For illustrations of the typical significance of circumcision, as a symbol of purity, see the note on Phil. iii. 3.

ἐν τῇ κ.τ.λ.] The words are chosen to express the completeness of the spiritual change. (1) It is not an ἔκδυσις nor an ἀπόδυσις, but an ἀπέκδυσις. The word ἀπέκδυσις is extremely rare, and no earlier instances of it are produced; see the note on ver. 15 ἀπεκδυσάμενος. (2) It is not a single member but the whole body, which is thus cast aside; see the next note. Thus the idea of completeness is brought out both in the energy of the action and in the extent of its operation, as in iii. 9 ἀπεκδυσάμενοι τὸν παλαιὸν ἄνθρωπον .


II. 12]

[← ] ἐν τῇ ἀπεκδύσει τοῦ σώματος τῆς σαρκός, ἐν τῇ περιτομῇ τοῦ Χριστοῦ, 12συνταφέντες αὐτῷ ἐν [ →]

τοῦ σώματος κ.τ.λ.] ‘the whole body which consists of the flesh’, i.e. ‘the body with all its corrupt and carnal affections’; as iii. 5 νεκρώσατε οὖν τὰ μέλη . For illustrations of the expression see Rom. vi. 6 ἵνα καταργηθῇ τὸ σῶμα τῆς ἁμαρτίας, vii. 24 τοῦ σώματος τοῦ θανάτου τούτου, Phil. iii. 21 τὸ σῶμα τῆς ταπεινώσεως ἡμῶν. Thus τὸ σῶμα τῆς σαρκός here means ‘the fleshly body’ and not ‘the entire mass of the flesh’; but the contrast between the whole and the part still remains.

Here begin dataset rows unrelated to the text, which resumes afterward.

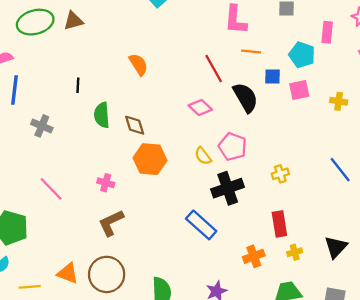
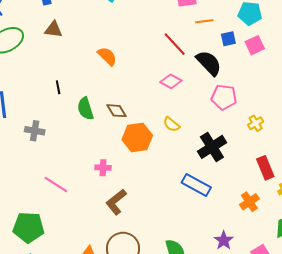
brown triangle: (73, 21) -> (53, 29), moved, turned 36
pink pentagon: (233, 147) -> (224, 97), moved
yellow semicircle: (203, 156) -> (172, 124), moved

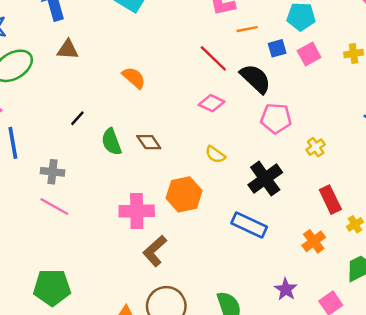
black line: (58, 87) -> (77, 118), turned 56
orange hexagon: (137, 138) -> (184, 194), moved
pink cross: (103, 168) -> (137, 211), size x1.8
pink line: (56, 185) -> (54, 207), moved

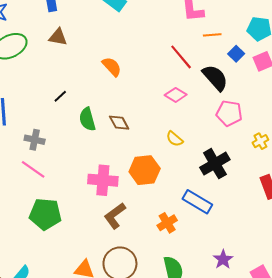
blue square: (277, 48) -> (236, 54), turned -35
orange cross: (314, 241) -> (167, 223), moved
green pentagon: (52, 287) -> (45, 214), moved

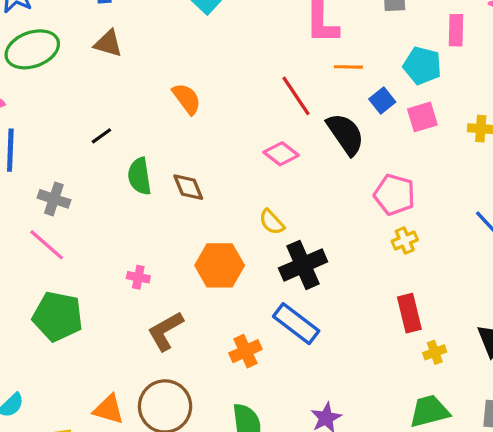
pink pentagon: (229, 113) -> (394, 195), moved
black cross: (215, 164) -> (303, 265), moved
pink cross: (103, 180) -> (138, 277), moved, size x0.5

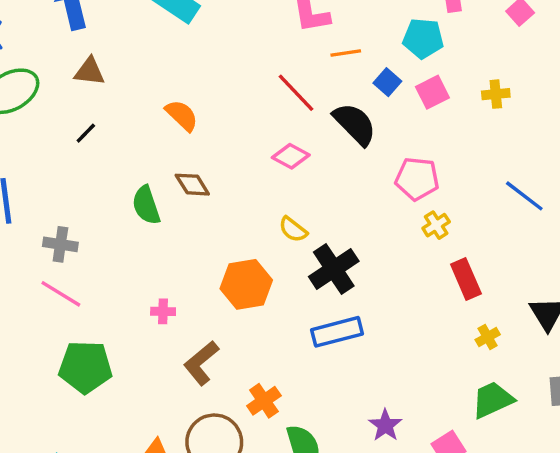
black line: (101, 136) -> (86, 133), moved
brown diamond: (188, 187) -> (192, 185), moved
red rectangle: (409, 313) -> (466, 279), moved
blue rectangle: (296, 324) -> (337, 332), turned -42
orange cross: (245, 351) -> (264, 401), moved

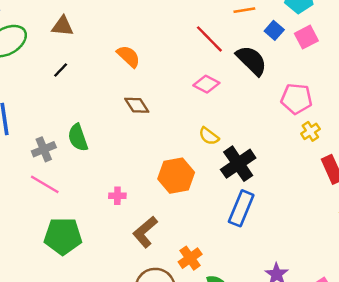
green semicircle: (146, 205) -> (78, 138), moved
gray cross: (60, 244) -> (44, 149), turned -30
blue rectangle: (337, 332) -> (241, 208), turned -52

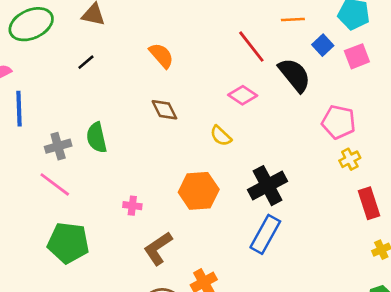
yellow semicircle: (209, 136) -> (221, 136), moved

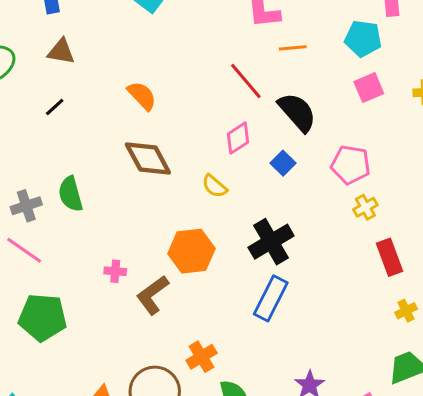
blue square: (323, 45) -> (283, 163), moved
pink diamond: (243, 95) -> (238, 138), turned -64
brown diamond: (164, 110) -> (148, 158), size x1.5
brown L-shape: (158, 248) -> (153, 295), moved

In i. 22 the same expression τὸ σῶμα τῆς σαρκός occurs, but with a different emphasis and meaning: see the note there.

The words τῶν ἁμαρτιῶν, inserted between τοῦ σώματος and τῆς σαρκός in the received text, are clearly a gloss, and must be omitted with the vast majority of ancient authorities.

12. Baptism is the grave of the old man, and the birth of the new. As he sinks beneath the baptismal waters, the believer buries there all his corrupt affections and past sins; as he emerges thence, he rises regenerate, quickened to new hopes and a new life. This it is, because it is not only the crowning act of his own faith but also the seal of God’s adoption and the earnest of God’s Spirit. Thus baptism is an image of his participation both in the death and in the resurrection of Christ. See Apost. Const. iii. 17 ἡ κατάδυσις τὸ συναποθανεῖν, ἡ ἀνάδυσις τὸ συναναστῆναι. For this twofold image, as it presents itself to St Paul, see especially Rom. vi. 3 sq.

ἐν τῷ βαπτισμῷ] ‘in the act of baptism’. A distinction seems to be observed elsewhere in the New Testament between βάπτισμα ‘baptism’ properly so called, and βαπτισμός ‘lustration’ or ‘washing’ of divers kinds, e.g. of vessels (Mark vii. 4, [8,] Heb. ix. 10). Even Heb. vi. 2 βαπτισμῶν διδαχῆς, which at first sight might seem to be an exception to this rule, is perhaps not really so (Bleek ad loc.). Here however, where the various readings βαπτισμῷ and βαπτίσματι appear in competition, the preference ought probably to be given to βαπτισμῷ as being highly supported in itself (see the detached note on various readings) and as the less usual word in this sense. There is no a priori reason why St Paul should not have used βαπτισμός with this meaning, for it is so found in Josephus Ant. xviii. 5. 2 βαπτισμῷ συνιέναι (of John the Baptist). Doubtless the form βάπτισμα was more appropriate to describe the one final and complete act of Christian baptism, and it very soon obtained exclusive possession of the ground in Greek; but in St Paul’s age the other form βαπτισμός may not yet have been banished. In the Latin Version baptisma and baptismus are used indiscriminately: and this is the case also with the Latin fathers. The substantive ‘baptism’ occurs so rarely in any sense in St Paul (only Rom. vi. 4, Eph. iv. 5, besides this passage), or indeed elsewhere in the N. T. of Christian baptism (only in 1 Pet. iii. 21), that we have not sufficient data for a sound induction. So far as the two words have any inherent difference of meaning, βαπτισμός denotes rather the act in process and βάπτισμα the result.